TO 'come out' and openly proclaim one's homosexual orientation in the provincial United States of 1970 was an act of brave defiance. Randy Shilts did so while still a journalism student at the University of Oregon, where he started his professional career as the provocative editor of a student newspaper.

The Seventies and Eighties were decades of an extraordinary flowering of gay militancy, sexual permissiveness and progressive homosexual politics and culture. The Stonewall riots and subsequent demos in New York and other big cities, the proliferation of gay bars, coffee shops, movie houses, magazines and publishing firms made Christopher Street in Greenwich Village and the Castro-Polk areas in San Francisco internationally known centres of gay liberation.

Shilts went to live in San Francisco, where there was a tremendous expansion of gay and parallel cultures, promoted notably by Winston Leyland's Gay Sunshine magazine and publishing company. Shilts worked off and on for marginal publications, for even in San Francisco he found it hard to get his work accepted by leading newspapers and magazines. When applying for jobs he made no secret of his homosexuality and gay militancy. Meanwhile, he explored the local gay scene - its bars, movie houses, leather shops and 'back rooms' - with scientific and documentary as well as emotional curiosity.

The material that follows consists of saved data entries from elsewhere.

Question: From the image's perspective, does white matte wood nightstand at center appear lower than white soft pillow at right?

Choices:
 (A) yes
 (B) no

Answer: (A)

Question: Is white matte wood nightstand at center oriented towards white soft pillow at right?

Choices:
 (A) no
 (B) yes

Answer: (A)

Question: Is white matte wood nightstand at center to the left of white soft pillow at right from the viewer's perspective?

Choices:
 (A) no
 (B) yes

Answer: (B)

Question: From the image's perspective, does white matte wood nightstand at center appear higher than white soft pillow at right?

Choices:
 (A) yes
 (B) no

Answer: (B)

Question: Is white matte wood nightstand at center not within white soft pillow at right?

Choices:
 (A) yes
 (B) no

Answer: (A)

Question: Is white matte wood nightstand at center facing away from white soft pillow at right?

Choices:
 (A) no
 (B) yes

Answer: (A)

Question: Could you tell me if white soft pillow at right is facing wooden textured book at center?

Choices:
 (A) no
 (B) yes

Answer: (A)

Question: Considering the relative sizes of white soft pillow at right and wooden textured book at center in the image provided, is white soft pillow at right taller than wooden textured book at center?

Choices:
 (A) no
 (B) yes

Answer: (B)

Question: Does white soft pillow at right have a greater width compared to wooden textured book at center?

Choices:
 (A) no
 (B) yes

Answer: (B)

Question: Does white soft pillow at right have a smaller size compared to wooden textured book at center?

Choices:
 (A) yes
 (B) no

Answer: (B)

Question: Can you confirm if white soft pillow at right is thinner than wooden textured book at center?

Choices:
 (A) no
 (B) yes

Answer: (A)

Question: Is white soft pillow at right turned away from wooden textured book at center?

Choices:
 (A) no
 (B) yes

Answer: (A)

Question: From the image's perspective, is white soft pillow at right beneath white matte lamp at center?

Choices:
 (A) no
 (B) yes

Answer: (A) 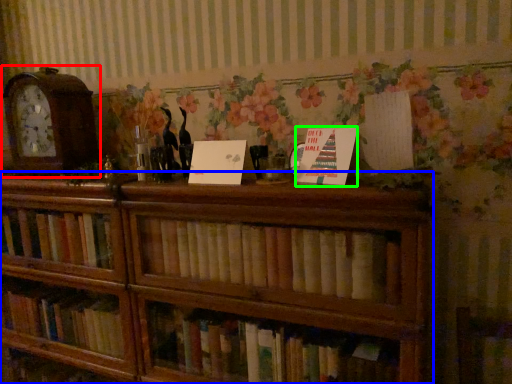 Question: Which is nearer to the alarm clock (highlighted by a red box)? bookcase (highlighted by a blue box) or paperback book (highlighted by a green box).

Choices:
 (A) bookcase
 (B) paperback book

Answer: (A)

In 1978, San Francisco was shocked by the assassination of its socialist mayor, George Moscone, and one of his City Hall councillors, Harvey Milk, a brilliant young lawyer who was one of the first politicians to have 'come out' and to have been elected to the City Council. Shilts showed journalistic gifts of detachment, honesty and outspoken style to write a fine biography of Milk, The Mayor of Castro Street (1982).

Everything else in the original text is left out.